The Dartmouth Aires and The Dartmouth Distractions featured in The Aegis.

status, campus has seen vast improvements in treatment of women from the early ’70s to today. The pressures of the past were much more extreme, Linda Calderon ’75 explained. “Men outnumbered women everywhere, in math and sciences,” Calderon said. “Women hadn’t come into their own yet — most of us grew up in homes where we were never encouraged to get careers in any field.” Calderon attended Smith College until her junior year, when she participated in an exchange program at Dartmouth, eventually deciding to stay for the increased opportunities offered at the College. However, she said that in her experience at the College, the male students were not very accommodating or willing to adjust their lifestyles. “Before [the women] got to Dartmouth, it was like a big camp, a boy’s camp,” Calderon said. “It was in the middle of nowhere, and sports and fraternity life pretty much summed it up.
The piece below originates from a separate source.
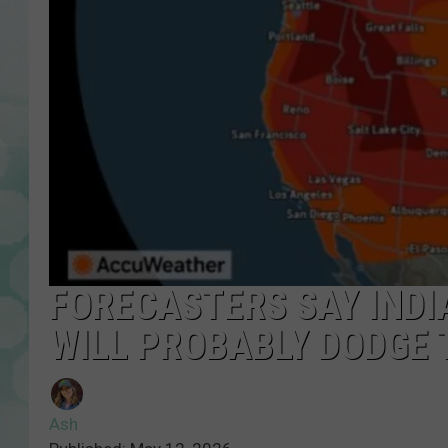
FORECASTERS SAY INDIA
WILL PROBABLY DODGE 
Ash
Once the women got onto campus, the men didn’t really change their behavior.” Calderon said women understood the prejudice against them, which stemmed not only from their male peers, but also upper-level administrators. “We women were conscious that we were in the minority and that there certainly were people on campus from the very top down who didn’t really think we were equal citizens,” Calderon said. Despite the unwelcoming behavior of some in the Dartmouth community, she brushed it off, deciding to stay and graduate. Calderon showed me two pictures from The Aegis yearbook. One showed former Dean Carroll W. Brewster, laughing while holding a female cheerleader nearly upside down. This was quite shocking to me, as something like this would never happen today without a massive uproar. The photo reminded me of the comments that Herzog had brought up regarding the changing views of propriety.

The second photo was of the Dartmouth Aires, an all-male a cappella group. The third photo was of the Dartmouth Distractions, a female a cappella group that later became the Dartmouth Decibelles. “That’s how the girls were viewed,” Calderon said, half-jokingly. “As distractions.” But overall, Calderon was quite positive, just like Herzog and White. At Smith, she felt like she didn’t have the diverse course offerings available at Dartmouth. Even though she was on a pre-medicine track, she still wanted to have a robust and complete liberal arts education. Dartmouth, despite the issues outside of the classroom, provided that. White similarly enjoyed Dartmouth because it helped her to decide on a career path. After taking a constitutional law class at Dartmouth, she discovered that law would be a good fit for her. Since a lot of her male peers were planning on attending law school, she was inspired to take the class. White also felt that the professors at Dartmouth were patient and understanding; when she had trouble on an assignment, professors were flexible and helped her get around the problem. Schellhorn commented on the diverse activities in Hanover. She particularly loved how she could enjoy the outdoors. This appeal to those who love nature at Dartmouth has certainly not diminished. All of the female alumna I interviewed seemed to have enjoyed attending Dartmouth, whether it was for the increased opportunities in the classroom or simply the experience of meeting new people, despite their comments about the less-than-welcoming atmosphere for the inaugural classes of women. Although traces of male dominance exist at the College today, the strides in the past 40 years toward gender equality are irrefutable. The first female students may not have viewed themselves as pioneers, but they certainly carved the path for women today at Dartmouth to enjoy a much greater degree of freedom and equality.